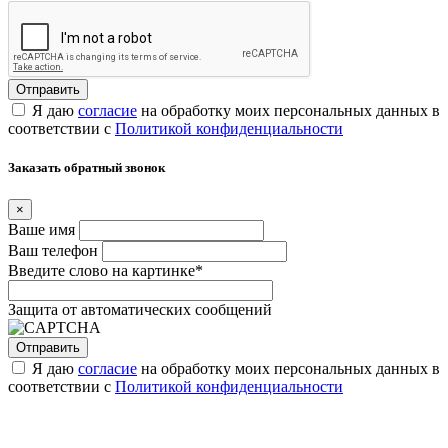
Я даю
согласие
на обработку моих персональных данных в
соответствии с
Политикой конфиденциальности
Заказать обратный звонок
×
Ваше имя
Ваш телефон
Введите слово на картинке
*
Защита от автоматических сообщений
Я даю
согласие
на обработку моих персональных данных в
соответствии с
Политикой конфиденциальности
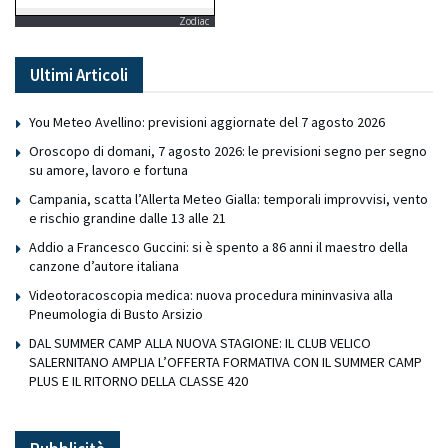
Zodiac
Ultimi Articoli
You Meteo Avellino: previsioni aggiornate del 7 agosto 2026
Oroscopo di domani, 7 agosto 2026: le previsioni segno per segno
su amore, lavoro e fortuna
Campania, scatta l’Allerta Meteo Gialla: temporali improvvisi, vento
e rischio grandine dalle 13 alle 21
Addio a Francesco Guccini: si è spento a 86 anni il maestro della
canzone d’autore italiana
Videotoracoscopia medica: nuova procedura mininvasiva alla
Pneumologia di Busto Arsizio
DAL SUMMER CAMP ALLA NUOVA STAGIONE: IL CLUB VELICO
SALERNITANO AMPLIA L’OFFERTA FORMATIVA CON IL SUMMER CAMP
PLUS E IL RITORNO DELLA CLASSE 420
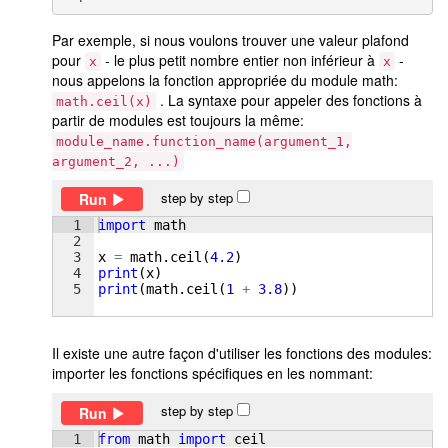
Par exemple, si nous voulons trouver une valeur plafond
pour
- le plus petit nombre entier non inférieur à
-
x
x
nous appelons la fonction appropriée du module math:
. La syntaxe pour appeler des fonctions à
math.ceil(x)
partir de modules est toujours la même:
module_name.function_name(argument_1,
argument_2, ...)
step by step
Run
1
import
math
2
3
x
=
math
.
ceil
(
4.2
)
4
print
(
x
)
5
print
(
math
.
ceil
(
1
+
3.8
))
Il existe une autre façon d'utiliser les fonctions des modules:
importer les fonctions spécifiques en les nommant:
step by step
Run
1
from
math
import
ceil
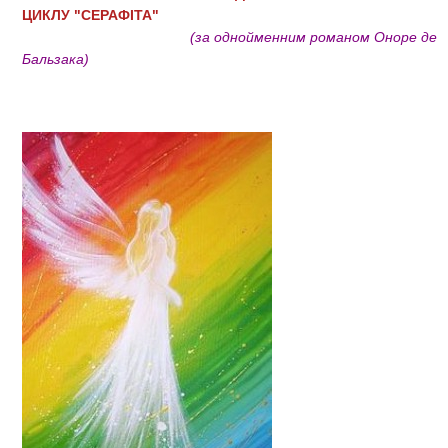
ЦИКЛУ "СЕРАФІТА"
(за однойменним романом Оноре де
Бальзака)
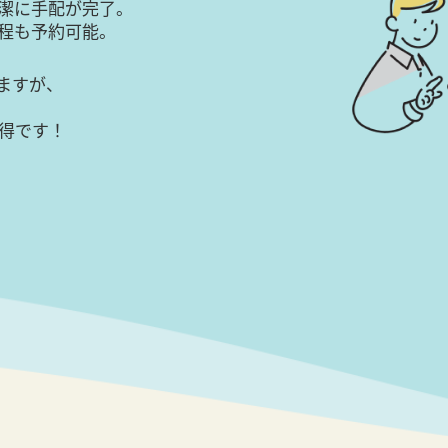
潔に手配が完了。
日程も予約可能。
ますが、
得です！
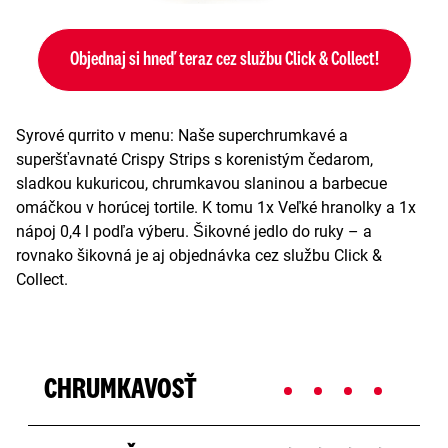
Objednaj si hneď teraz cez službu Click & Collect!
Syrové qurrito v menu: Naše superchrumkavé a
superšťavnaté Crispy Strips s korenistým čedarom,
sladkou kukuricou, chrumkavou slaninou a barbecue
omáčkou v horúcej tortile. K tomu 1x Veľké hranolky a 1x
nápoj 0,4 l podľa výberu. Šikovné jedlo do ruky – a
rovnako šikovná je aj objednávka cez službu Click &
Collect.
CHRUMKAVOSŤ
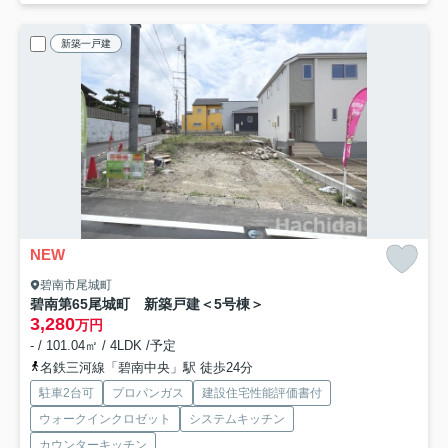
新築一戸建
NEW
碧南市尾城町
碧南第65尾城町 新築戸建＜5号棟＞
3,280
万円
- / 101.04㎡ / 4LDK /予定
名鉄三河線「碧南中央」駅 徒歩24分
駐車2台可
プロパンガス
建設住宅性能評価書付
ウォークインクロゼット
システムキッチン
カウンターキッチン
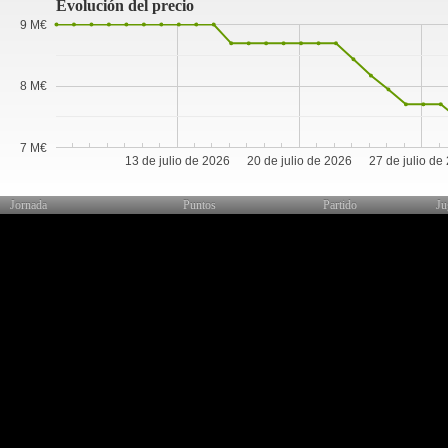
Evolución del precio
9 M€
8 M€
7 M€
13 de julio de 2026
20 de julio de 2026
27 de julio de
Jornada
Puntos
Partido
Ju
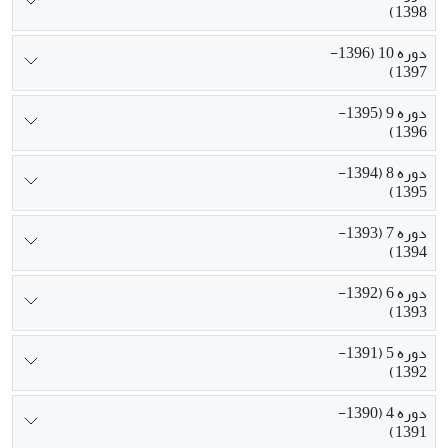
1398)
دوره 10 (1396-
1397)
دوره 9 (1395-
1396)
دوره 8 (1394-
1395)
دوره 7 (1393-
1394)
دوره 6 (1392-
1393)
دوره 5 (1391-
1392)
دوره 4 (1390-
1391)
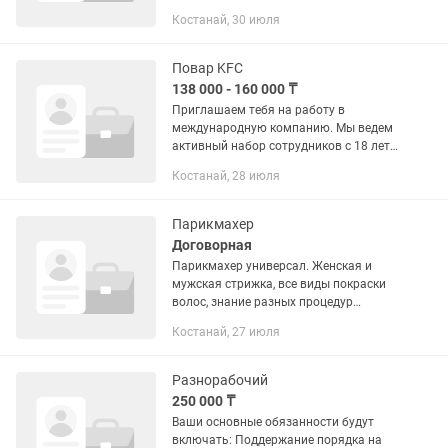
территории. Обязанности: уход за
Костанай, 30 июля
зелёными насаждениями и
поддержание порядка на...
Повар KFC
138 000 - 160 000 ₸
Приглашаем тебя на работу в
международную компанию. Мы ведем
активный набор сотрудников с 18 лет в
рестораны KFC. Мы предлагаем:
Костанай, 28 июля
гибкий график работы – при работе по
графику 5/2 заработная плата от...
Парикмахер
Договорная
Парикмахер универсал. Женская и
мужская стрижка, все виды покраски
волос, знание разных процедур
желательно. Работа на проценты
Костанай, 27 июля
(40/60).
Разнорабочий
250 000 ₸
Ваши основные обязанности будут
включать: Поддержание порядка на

--

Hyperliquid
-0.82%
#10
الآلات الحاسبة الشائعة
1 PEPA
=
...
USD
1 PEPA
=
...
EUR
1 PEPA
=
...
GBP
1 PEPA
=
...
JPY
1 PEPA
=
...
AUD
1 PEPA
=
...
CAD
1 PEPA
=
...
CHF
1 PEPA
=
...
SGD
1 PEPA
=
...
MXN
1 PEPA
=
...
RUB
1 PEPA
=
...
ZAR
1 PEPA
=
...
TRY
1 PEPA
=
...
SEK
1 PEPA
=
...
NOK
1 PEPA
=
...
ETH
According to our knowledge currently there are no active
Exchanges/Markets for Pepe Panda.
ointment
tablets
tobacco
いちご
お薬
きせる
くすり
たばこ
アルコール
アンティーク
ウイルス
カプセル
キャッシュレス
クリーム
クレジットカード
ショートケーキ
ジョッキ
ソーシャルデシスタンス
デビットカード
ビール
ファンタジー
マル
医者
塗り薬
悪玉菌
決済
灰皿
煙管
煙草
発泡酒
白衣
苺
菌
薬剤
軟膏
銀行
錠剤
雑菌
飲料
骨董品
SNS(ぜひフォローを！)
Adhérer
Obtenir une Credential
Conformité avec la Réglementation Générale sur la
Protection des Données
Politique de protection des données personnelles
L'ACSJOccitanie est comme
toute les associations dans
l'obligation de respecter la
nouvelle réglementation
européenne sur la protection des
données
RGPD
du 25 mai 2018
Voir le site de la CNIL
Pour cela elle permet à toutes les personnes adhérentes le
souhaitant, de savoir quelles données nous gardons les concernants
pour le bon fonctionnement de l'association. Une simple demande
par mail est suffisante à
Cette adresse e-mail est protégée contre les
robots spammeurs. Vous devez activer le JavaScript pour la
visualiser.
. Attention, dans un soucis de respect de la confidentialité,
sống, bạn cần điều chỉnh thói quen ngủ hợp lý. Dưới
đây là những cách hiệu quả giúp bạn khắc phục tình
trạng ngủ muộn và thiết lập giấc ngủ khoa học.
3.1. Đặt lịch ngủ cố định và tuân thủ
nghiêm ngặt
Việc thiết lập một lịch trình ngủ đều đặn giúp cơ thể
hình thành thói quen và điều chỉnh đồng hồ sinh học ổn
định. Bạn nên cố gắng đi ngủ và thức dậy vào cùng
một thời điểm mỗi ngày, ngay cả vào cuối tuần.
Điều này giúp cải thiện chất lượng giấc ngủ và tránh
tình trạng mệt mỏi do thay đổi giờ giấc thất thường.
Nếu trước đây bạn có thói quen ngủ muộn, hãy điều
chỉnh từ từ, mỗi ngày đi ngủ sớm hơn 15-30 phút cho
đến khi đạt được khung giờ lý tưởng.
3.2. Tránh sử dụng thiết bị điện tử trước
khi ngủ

* * *

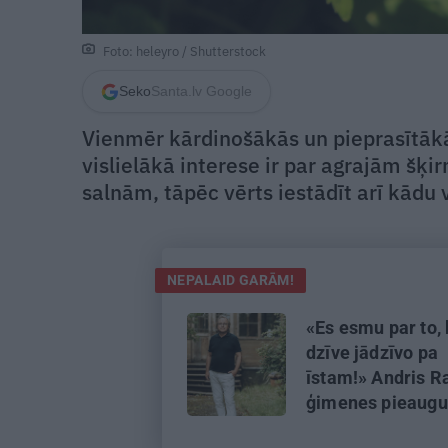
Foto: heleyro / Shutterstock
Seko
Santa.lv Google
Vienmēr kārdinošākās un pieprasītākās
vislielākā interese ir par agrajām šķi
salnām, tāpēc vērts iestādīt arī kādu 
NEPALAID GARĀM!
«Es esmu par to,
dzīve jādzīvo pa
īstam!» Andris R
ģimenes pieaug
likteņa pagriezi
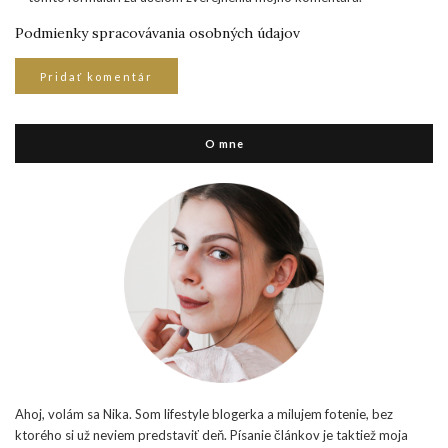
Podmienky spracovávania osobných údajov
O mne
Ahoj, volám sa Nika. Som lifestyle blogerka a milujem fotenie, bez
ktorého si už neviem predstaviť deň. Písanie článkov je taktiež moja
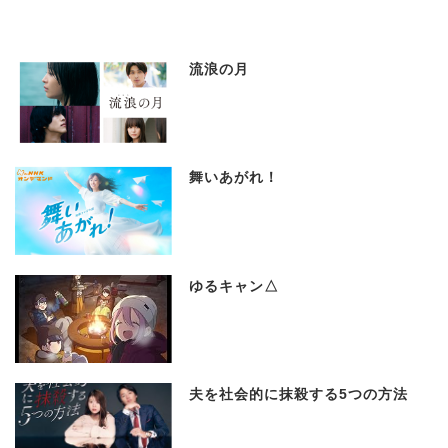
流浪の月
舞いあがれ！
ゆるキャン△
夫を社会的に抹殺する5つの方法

**Problem to solve**
In the entries above, the lines between the one holding "Objednaj si hneď" and the one holding "omáčkou v horúcej", inclusive, are to be printed exactly as written, and those alone.

**Answer box**
Objednaj si hneď teraz cez službu Click & Collect!
Syrové qurrito v menu: Naše superchrumkavé a
superšťavnaté Crispy Strips s korenistým čedarom,
sladkou kukuricou, chrumkavou slaninou a barbecue
omáčkou v horúcej tortile. K tomu 1x Veľké hranolky a 1x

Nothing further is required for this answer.